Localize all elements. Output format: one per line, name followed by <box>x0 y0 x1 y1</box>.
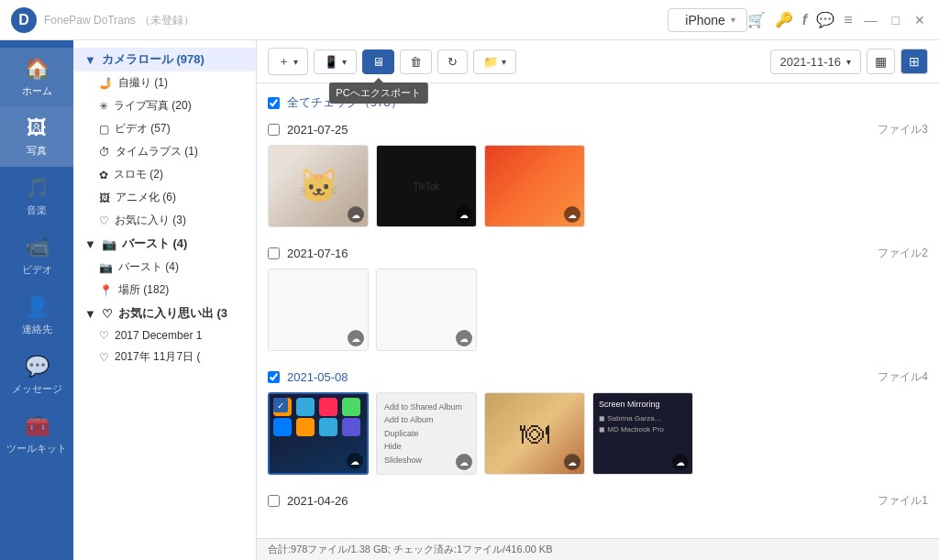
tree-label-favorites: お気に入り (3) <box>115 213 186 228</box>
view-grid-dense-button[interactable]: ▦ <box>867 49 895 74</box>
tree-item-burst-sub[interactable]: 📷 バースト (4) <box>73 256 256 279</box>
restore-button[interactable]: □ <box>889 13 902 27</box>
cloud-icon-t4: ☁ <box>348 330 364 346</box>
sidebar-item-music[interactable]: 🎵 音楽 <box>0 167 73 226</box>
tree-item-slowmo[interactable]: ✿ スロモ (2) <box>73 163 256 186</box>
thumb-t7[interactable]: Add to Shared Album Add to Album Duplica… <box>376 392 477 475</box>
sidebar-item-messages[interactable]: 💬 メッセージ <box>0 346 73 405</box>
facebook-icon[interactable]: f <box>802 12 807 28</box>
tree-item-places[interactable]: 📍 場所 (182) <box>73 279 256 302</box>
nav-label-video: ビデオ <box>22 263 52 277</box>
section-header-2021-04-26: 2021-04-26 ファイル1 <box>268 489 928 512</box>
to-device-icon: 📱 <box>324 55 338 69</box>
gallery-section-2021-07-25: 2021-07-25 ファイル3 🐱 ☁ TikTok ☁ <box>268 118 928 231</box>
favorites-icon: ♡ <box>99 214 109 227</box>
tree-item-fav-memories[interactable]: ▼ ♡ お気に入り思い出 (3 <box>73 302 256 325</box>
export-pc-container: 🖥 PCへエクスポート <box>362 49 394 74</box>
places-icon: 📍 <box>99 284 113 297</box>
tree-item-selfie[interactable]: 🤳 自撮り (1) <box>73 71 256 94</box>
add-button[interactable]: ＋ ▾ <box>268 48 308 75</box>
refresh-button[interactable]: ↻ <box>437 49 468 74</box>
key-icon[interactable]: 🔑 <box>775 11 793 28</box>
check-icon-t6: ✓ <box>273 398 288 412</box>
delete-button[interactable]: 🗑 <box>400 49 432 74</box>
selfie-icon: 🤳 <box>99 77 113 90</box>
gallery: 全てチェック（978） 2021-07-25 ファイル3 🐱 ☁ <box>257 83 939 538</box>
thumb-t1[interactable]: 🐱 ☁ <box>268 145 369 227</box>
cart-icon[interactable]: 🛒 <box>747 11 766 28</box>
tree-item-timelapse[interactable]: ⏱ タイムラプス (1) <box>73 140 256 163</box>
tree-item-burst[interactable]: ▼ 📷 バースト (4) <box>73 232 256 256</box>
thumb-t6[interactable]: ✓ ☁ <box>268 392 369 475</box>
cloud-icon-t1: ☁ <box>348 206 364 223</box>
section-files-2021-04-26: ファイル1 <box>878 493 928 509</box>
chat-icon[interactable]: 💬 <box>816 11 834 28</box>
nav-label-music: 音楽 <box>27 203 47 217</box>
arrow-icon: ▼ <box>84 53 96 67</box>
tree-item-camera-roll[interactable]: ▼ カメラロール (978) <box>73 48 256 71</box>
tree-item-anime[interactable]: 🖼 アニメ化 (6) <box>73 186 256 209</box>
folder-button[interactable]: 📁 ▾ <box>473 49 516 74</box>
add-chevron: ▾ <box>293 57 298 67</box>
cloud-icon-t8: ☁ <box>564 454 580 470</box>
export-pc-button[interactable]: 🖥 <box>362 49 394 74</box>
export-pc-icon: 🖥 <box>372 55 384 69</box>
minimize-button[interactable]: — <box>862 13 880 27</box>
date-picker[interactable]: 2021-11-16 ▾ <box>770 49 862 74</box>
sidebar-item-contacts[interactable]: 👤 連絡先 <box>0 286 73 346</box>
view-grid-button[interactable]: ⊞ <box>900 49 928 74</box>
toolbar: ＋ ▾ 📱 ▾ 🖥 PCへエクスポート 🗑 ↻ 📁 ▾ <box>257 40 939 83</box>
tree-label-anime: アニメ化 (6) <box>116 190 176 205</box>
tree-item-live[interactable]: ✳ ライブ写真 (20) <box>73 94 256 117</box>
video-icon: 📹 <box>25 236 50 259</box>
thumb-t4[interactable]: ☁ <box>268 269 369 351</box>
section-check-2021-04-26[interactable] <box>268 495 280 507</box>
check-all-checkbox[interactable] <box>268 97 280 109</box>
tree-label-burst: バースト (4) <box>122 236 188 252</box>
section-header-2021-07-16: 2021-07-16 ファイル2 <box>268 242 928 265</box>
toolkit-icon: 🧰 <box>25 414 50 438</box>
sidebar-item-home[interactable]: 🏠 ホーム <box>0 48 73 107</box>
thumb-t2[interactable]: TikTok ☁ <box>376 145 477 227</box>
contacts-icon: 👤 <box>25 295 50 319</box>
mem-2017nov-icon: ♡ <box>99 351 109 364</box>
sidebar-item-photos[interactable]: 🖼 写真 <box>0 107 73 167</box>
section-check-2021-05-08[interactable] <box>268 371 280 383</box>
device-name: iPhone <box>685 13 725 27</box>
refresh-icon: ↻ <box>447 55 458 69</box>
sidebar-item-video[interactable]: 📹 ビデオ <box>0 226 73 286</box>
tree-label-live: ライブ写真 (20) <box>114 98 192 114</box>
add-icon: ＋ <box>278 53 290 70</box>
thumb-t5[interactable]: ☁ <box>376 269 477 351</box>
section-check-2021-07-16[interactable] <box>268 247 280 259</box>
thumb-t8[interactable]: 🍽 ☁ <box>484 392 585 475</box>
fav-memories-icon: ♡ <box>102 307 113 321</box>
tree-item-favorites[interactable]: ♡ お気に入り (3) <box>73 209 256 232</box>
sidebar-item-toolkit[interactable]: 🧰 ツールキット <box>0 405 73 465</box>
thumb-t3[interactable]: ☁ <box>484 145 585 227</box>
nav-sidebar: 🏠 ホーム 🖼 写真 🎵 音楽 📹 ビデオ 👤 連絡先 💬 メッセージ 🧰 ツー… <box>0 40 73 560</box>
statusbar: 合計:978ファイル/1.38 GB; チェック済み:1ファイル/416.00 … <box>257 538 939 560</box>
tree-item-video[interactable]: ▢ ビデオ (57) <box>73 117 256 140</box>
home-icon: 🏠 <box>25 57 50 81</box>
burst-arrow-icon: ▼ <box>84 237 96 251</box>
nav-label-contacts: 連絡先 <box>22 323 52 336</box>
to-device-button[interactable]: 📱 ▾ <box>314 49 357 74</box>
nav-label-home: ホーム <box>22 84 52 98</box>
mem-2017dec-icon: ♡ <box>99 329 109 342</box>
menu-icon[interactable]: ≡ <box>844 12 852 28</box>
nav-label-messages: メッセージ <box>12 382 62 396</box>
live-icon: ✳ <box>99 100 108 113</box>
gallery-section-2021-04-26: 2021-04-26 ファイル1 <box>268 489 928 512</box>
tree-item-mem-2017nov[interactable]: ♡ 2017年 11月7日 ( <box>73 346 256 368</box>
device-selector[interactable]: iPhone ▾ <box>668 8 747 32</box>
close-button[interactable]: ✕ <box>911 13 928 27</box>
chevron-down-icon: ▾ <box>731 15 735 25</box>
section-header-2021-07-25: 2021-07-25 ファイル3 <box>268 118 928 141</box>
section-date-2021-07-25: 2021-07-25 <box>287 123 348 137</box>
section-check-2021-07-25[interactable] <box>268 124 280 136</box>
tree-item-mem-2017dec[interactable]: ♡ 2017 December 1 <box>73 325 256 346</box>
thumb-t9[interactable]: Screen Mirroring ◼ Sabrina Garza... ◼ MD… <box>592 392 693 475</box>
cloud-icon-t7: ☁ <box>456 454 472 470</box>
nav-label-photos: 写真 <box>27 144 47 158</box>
⁂
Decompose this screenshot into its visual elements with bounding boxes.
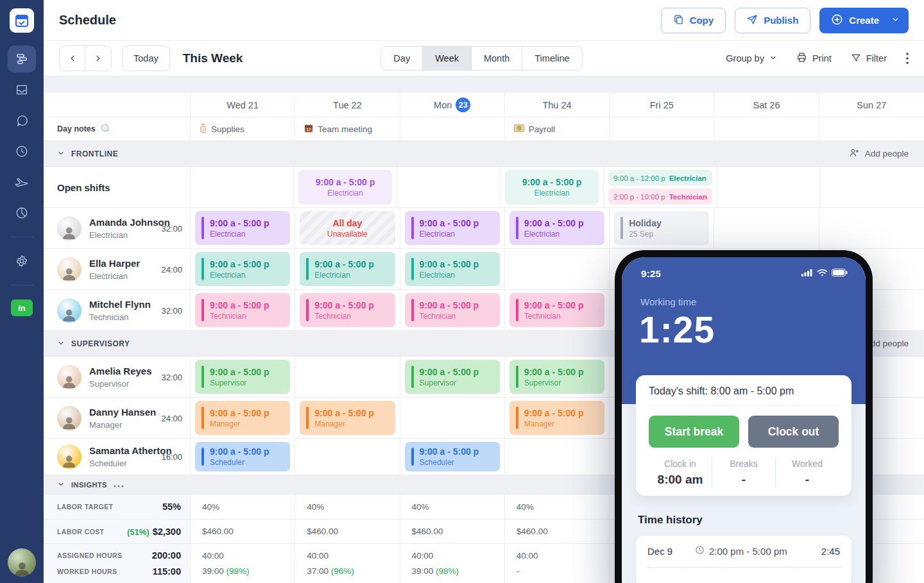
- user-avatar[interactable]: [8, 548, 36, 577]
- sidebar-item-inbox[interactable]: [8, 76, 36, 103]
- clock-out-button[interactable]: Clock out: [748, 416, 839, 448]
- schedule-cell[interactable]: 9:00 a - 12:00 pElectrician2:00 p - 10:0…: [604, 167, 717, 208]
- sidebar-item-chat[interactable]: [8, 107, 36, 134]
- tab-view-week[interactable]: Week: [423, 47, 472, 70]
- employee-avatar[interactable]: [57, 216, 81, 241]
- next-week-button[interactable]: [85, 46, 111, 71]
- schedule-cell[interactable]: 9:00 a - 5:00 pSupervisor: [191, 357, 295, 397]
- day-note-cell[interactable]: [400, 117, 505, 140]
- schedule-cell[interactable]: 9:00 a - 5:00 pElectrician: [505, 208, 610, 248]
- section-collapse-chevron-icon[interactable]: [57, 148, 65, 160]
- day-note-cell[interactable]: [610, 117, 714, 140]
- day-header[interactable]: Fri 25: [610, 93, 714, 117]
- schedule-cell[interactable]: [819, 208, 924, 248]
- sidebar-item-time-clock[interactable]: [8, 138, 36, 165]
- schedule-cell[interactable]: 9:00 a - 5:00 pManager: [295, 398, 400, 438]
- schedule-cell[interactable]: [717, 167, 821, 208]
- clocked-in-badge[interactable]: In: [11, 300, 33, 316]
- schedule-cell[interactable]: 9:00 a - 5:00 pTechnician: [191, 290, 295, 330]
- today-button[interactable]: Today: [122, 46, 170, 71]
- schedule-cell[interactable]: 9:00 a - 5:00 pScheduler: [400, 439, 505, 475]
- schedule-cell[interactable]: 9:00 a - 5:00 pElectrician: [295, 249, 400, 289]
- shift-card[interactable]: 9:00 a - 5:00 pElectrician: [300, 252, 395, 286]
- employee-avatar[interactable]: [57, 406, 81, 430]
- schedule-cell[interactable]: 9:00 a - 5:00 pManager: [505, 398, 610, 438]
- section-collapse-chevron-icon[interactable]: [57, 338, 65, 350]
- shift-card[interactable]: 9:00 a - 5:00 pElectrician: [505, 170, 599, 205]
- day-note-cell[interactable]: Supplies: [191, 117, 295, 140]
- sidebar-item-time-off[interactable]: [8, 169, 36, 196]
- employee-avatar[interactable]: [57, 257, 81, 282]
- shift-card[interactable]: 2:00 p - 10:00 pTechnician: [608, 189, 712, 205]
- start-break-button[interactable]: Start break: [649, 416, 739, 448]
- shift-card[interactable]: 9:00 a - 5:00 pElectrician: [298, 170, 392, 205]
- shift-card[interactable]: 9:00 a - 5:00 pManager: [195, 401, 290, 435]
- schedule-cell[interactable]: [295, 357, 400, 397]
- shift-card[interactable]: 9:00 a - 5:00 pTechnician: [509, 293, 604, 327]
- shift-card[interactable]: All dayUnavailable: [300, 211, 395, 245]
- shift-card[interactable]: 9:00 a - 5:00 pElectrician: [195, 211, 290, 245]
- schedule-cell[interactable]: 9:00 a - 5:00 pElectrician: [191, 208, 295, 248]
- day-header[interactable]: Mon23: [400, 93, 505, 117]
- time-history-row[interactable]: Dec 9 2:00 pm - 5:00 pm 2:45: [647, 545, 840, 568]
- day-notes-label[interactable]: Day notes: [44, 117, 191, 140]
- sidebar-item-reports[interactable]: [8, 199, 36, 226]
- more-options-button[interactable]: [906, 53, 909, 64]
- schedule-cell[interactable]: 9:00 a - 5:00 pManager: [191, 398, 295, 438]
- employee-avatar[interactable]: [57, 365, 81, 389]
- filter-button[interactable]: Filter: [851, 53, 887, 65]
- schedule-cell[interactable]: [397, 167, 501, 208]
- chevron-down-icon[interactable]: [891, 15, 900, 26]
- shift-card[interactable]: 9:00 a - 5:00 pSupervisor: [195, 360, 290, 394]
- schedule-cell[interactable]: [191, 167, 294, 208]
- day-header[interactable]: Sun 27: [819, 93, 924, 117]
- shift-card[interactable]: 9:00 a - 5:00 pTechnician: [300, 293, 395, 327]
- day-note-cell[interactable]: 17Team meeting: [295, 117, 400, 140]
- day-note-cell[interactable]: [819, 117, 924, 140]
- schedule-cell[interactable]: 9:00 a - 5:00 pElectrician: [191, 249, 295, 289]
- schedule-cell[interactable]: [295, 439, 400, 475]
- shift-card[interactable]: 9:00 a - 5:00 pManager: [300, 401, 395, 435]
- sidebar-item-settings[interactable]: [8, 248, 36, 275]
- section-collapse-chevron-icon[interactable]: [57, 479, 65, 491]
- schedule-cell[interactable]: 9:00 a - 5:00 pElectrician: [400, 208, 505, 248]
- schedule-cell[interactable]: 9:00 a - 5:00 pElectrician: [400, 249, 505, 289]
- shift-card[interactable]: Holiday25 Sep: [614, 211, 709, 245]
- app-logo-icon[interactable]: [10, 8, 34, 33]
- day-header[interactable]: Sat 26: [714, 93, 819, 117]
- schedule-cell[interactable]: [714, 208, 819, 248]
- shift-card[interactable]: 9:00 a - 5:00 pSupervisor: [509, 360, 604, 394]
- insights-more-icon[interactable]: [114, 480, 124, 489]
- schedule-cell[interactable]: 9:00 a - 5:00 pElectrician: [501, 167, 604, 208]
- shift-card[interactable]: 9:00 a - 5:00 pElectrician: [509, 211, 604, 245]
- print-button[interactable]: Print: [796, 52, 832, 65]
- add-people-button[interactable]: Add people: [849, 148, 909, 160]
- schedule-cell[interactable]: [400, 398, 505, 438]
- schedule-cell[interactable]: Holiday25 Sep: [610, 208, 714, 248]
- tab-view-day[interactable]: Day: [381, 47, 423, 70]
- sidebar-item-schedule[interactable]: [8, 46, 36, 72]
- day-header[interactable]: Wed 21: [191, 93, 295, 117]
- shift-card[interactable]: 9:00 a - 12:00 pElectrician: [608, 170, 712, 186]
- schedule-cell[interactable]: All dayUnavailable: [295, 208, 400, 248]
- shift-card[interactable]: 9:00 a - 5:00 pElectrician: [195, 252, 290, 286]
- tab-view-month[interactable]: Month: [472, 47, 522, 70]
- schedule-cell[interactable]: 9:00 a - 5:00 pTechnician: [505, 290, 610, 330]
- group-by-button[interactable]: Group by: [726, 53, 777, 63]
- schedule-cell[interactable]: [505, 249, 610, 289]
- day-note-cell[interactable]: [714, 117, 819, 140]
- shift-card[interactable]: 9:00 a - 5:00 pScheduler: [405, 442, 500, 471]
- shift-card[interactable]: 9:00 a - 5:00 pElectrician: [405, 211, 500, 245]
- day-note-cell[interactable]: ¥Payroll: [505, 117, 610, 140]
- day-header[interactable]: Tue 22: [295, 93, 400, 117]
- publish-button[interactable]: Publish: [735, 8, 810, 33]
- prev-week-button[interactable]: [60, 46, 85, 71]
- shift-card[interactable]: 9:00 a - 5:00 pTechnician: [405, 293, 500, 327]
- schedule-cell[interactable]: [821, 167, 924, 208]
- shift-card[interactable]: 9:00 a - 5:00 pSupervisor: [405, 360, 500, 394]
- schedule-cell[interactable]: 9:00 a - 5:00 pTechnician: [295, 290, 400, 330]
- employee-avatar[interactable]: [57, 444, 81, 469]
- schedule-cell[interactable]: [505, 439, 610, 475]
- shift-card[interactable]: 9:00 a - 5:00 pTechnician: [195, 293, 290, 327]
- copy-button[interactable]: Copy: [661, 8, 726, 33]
⁂
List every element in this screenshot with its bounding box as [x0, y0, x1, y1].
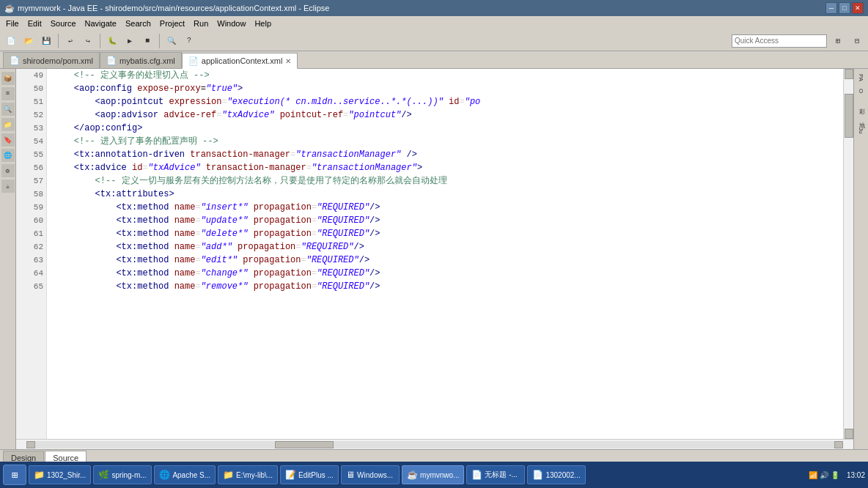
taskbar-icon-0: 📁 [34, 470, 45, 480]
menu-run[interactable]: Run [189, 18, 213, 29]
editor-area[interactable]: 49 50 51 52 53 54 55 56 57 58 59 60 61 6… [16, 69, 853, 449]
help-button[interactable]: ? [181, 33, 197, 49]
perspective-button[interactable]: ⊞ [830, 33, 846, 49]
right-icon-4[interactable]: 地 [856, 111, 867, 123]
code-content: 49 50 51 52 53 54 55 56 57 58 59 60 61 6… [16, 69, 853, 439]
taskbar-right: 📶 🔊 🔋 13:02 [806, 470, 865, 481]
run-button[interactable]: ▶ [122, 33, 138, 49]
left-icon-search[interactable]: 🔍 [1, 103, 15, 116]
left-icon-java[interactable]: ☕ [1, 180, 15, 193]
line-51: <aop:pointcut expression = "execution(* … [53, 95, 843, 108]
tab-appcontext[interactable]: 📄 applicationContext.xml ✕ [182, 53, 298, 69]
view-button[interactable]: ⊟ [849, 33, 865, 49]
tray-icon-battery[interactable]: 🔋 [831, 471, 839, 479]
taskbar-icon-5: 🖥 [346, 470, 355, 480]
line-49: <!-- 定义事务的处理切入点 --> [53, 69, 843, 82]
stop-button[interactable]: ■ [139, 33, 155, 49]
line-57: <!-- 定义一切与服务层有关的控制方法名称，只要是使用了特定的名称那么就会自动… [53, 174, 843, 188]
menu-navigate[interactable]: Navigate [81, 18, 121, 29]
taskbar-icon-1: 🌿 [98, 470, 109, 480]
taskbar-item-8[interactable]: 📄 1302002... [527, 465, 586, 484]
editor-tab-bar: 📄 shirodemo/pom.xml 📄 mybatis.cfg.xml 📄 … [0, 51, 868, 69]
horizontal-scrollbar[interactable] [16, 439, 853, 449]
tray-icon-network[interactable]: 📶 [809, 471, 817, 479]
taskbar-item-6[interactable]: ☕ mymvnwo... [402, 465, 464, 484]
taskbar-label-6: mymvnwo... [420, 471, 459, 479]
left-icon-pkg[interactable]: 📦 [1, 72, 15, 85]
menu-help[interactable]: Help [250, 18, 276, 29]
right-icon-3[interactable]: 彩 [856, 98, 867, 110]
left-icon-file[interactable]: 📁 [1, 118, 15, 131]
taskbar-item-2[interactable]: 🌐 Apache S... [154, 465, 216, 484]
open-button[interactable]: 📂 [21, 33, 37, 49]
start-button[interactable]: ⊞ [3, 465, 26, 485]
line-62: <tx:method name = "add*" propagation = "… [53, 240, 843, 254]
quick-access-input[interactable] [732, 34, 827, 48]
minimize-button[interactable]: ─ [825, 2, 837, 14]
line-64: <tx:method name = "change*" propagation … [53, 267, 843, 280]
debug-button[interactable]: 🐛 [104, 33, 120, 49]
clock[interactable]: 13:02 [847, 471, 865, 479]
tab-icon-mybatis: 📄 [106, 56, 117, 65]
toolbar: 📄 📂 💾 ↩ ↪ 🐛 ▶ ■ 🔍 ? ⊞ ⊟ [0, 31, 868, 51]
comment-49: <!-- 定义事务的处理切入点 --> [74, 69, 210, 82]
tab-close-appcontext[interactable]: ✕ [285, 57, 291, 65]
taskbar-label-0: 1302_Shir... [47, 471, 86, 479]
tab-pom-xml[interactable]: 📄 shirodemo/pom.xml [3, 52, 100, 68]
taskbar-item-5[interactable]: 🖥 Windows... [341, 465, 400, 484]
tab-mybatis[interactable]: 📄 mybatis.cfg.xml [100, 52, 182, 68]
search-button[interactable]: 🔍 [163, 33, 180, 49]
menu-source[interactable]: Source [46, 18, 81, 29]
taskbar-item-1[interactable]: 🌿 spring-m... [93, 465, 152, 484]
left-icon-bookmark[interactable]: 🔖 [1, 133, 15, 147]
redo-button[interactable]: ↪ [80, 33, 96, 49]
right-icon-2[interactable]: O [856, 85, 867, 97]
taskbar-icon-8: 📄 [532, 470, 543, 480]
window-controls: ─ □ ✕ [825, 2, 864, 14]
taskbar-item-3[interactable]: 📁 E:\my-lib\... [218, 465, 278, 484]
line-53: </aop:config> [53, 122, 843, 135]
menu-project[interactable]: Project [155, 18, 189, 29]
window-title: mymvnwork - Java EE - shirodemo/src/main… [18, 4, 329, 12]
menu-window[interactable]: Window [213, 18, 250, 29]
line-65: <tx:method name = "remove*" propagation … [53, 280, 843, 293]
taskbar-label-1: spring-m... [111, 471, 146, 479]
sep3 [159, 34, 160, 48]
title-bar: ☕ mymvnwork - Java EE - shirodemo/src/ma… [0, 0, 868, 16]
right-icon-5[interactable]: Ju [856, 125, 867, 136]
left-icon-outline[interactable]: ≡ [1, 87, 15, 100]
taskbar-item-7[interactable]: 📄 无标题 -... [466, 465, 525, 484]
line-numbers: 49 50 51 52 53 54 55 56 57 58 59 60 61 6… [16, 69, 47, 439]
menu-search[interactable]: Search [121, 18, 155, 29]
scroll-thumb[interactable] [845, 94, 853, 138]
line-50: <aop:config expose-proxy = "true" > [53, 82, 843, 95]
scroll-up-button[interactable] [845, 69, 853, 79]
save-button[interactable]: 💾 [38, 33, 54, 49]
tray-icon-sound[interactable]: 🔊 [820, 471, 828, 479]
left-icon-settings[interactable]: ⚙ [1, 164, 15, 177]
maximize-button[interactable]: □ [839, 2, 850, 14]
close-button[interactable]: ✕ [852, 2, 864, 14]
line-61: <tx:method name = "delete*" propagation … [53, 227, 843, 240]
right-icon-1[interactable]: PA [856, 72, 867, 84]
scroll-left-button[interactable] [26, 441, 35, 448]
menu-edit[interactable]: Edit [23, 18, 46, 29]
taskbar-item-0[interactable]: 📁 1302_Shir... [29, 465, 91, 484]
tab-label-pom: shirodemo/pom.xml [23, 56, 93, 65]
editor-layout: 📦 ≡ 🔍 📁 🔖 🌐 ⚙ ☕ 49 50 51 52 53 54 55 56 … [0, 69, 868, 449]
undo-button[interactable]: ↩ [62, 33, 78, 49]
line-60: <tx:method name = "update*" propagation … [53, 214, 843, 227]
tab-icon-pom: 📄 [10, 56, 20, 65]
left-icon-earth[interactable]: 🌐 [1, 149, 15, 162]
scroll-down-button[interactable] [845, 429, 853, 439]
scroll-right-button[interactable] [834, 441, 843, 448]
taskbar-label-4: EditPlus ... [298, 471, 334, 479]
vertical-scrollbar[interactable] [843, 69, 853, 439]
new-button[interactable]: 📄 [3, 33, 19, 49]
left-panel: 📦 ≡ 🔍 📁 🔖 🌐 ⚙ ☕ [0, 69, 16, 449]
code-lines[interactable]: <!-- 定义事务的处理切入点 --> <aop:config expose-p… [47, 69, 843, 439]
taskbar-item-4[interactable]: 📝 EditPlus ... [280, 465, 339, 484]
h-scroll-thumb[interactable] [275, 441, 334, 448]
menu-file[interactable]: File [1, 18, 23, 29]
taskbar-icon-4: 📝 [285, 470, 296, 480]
⁂
### What the task asks
Report each line in the data above that holds the word "places" by copying it.

### Response
tree-item-places[interactable]: 📍 場所 (182) <box>73 279 256 302</box>
places-icon: 📍 <box>99 284 113 297</box>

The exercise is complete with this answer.